Surabaya — Wakil Gubernur Jawa Timur, Emil Elestianto Dardak, menyampaikan peringatan dini terkait tingginya potensi bencana hidrometeorologi, khususnya tanah longsor, yang mengancam wilayah Jawa Timur di tengah cuaca ekstrem saat ini. Dalam forum Webinar Antisipasi Bencana Longsor dan Banjir Bandang yang digelar di Gedung Negara Grahadi, Surabaya, pada Jumat (21/11/2025), Emil memaparkan peta kerawanan geologis yang mencakup kawasan pegunungan vulkanik hingga jalur lintas selatan yang memiliki topografi terjal.
Emil menguraikan bahwa berdasarkan pemetaan mitigasi, zona merah kerawanan terkonsentrasi di gugusan pegunungan utama, meliputi Gunung Wilis, Gunung Arjuno, kompleks Bromo Tengger Semeru (BTS), hingga Gunung Ijen.
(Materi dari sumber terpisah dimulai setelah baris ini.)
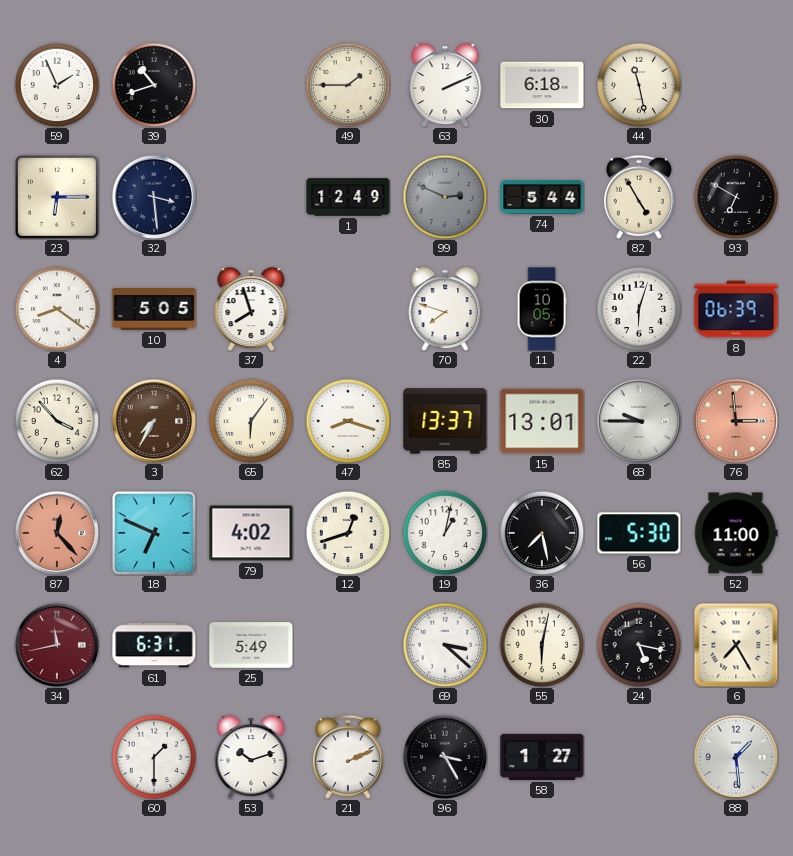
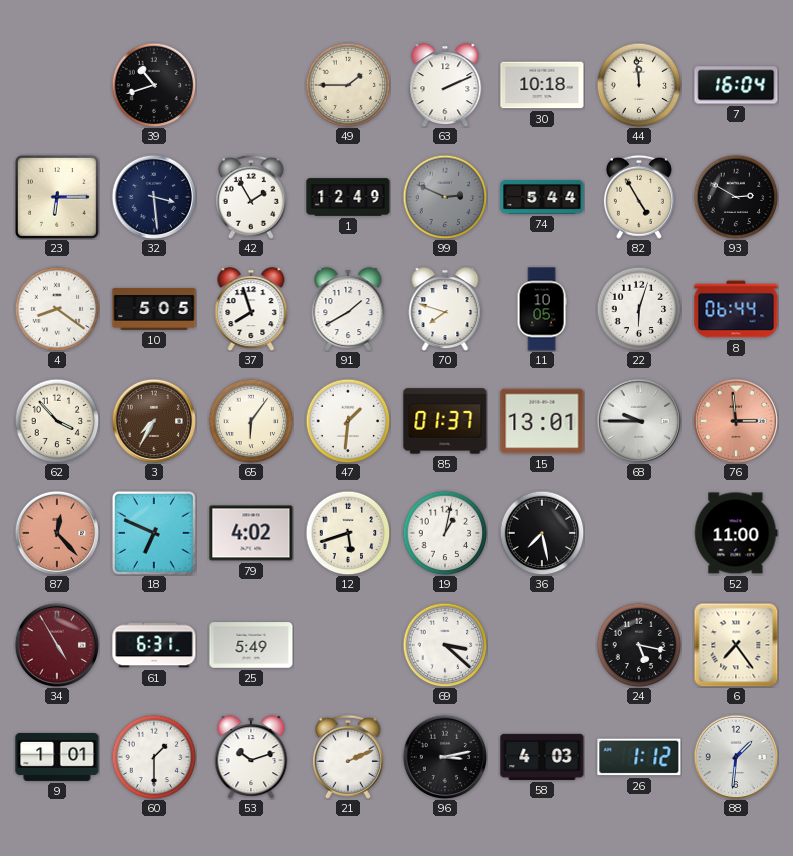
59: 1:56 -> none
30: 6:18 -> 10:18
44: 11:28 -> 11:59
7: none -> 16:04
42: none -> 1:55
93: 6:50 -> 2:50
91: none -> 1:40
8: 06:39 -> 06:44
47: 8:18 -> 1:31
85: 13:37 -> 01:37
12: 12:42 -> 5:42
56: 5:30 -> none
34: 11:43 -> 4:55
55: 6:02 -> none
6: 7:25 -> 7:24
9: none -> 1:01
96: 3:25 -> 3:13
58: 1:27 -> 4:03
26: none -> 1:12
88: 1:29 -> 1:31
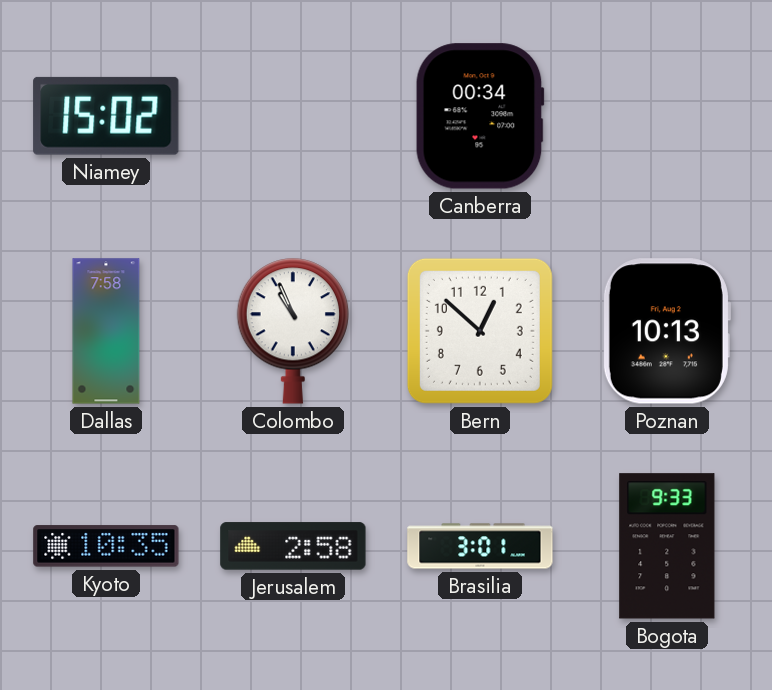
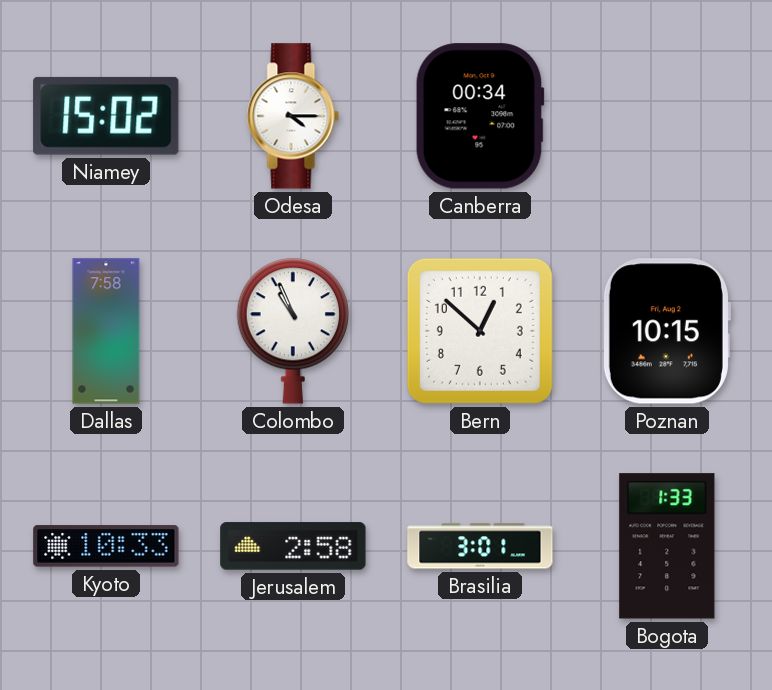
Odesa: none -> 4:15
Poznan: 10:13 -> 10:15
Kyoto: 10:35 -> 10:33
Bogota: 9:33 -> 1:33
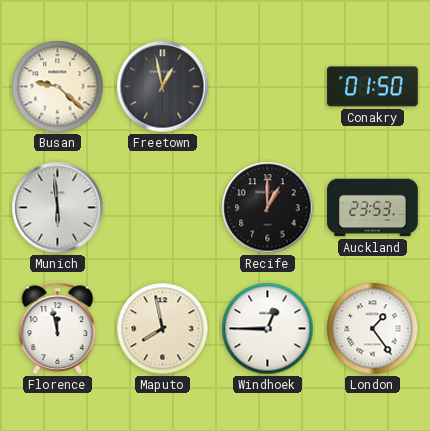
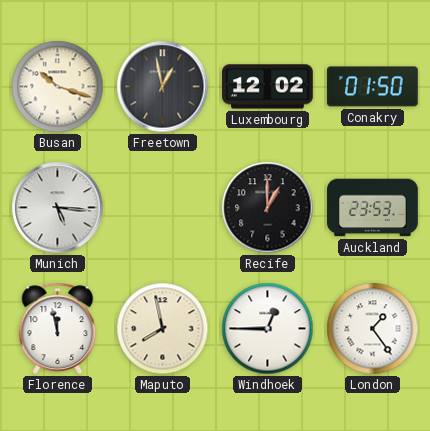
Busan: 9:22 -> 10:18
Luxembourg: none -> 12:02
Munich: 5:59 -> 5:16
Secara geomorfologi, kawasan ini didominasi oleh material vulkanik yang, meskipun subur, memiliki karakteristik tanah yang gembur dan belum terkompaksi sempurna, sehingga sangat rentan terhadap pergerakan tanah (mass movement) ketika curah hujan meningkat drastis.
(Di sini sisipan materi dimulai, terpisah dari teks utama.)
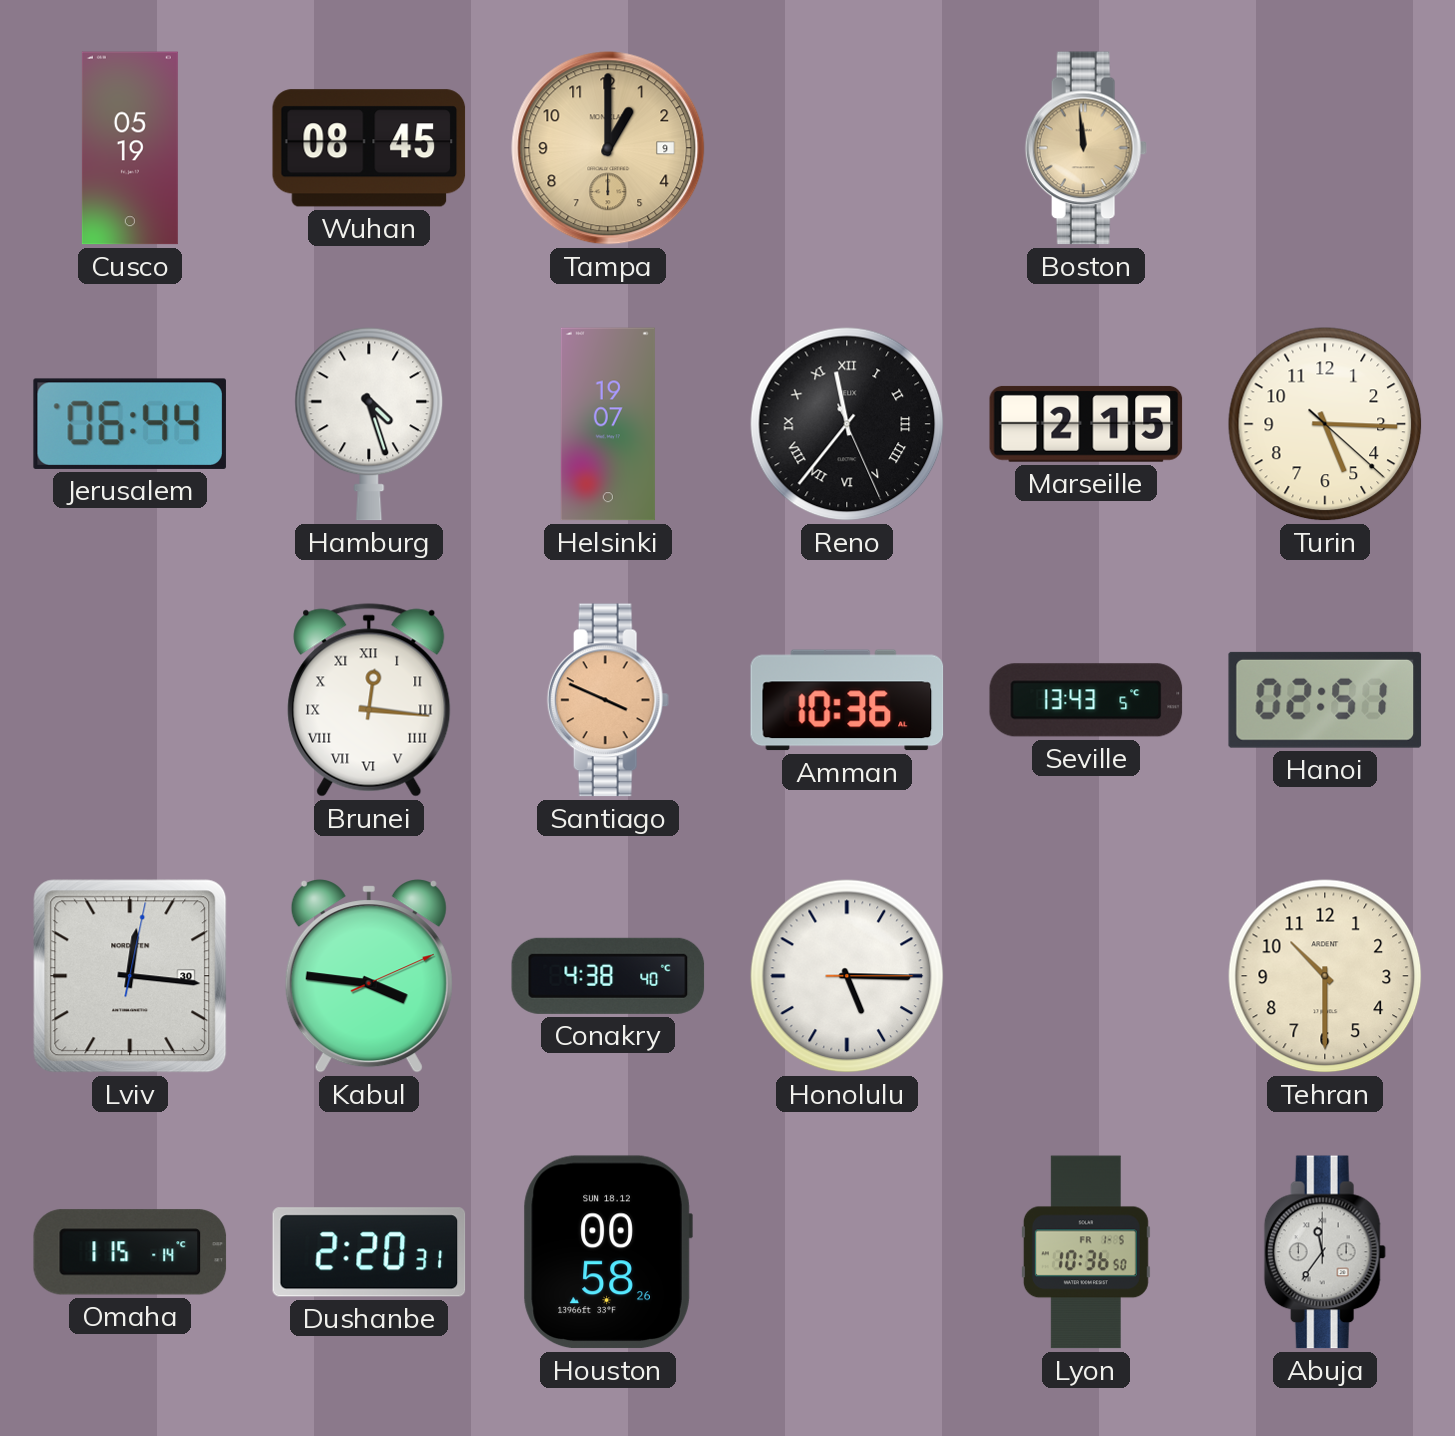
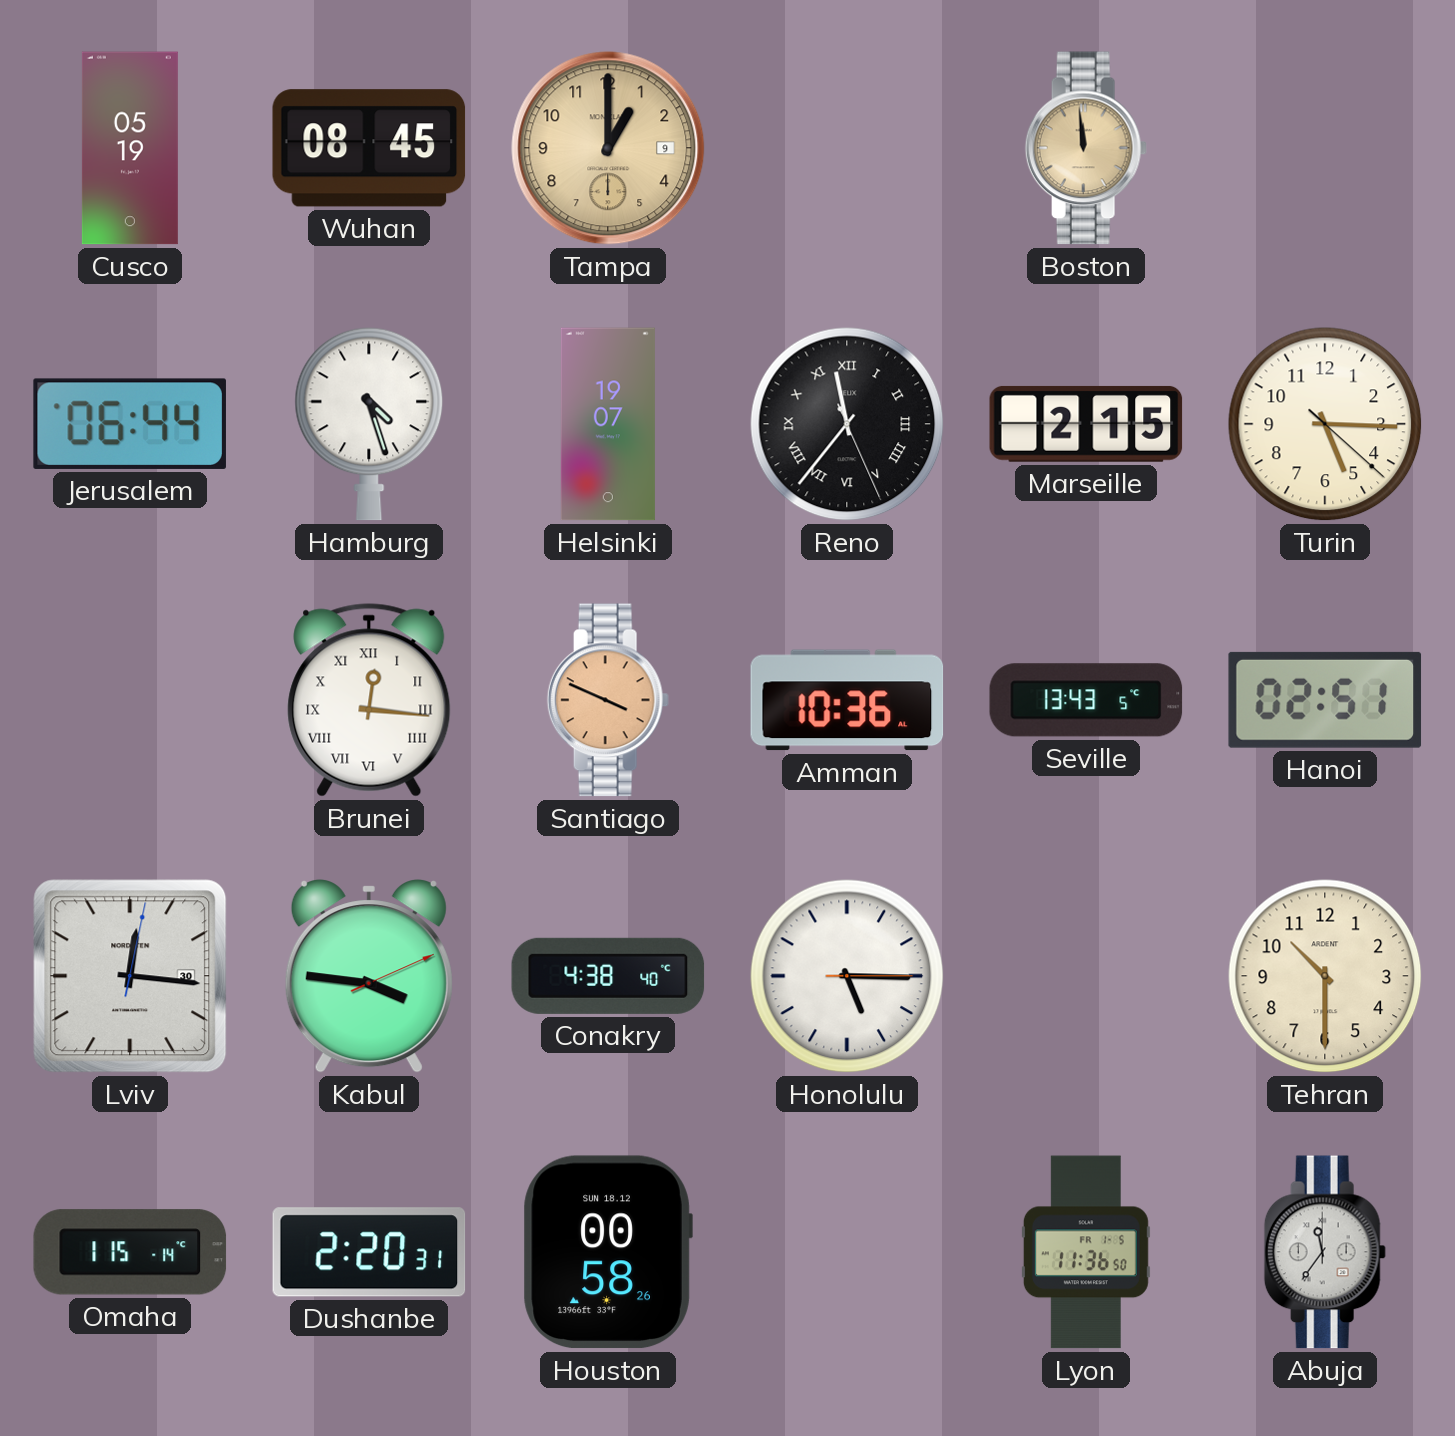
Lyon: 10:36 -> 11:36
Selain kawasan pegunungan tengah, kewaspadaan tinggi juga diarahkan ke sabuk selatan Jawa Timur. Emil merinci jalur yang membentang dari Pacitan, Ponorogo, Trenggalek, Dampit (Malang), Lumajang, hingga jalur Gumitir di perbatasan Jember-Banyuwangi. Wilayah ini memiliki karakteristik geologi yang kompleks dengan kelerengan curam yang rawan memicu instabilitas lereng, terutama pada tebing-tebing jalan nasional yang vital bagi mobilitas ekonomi warga.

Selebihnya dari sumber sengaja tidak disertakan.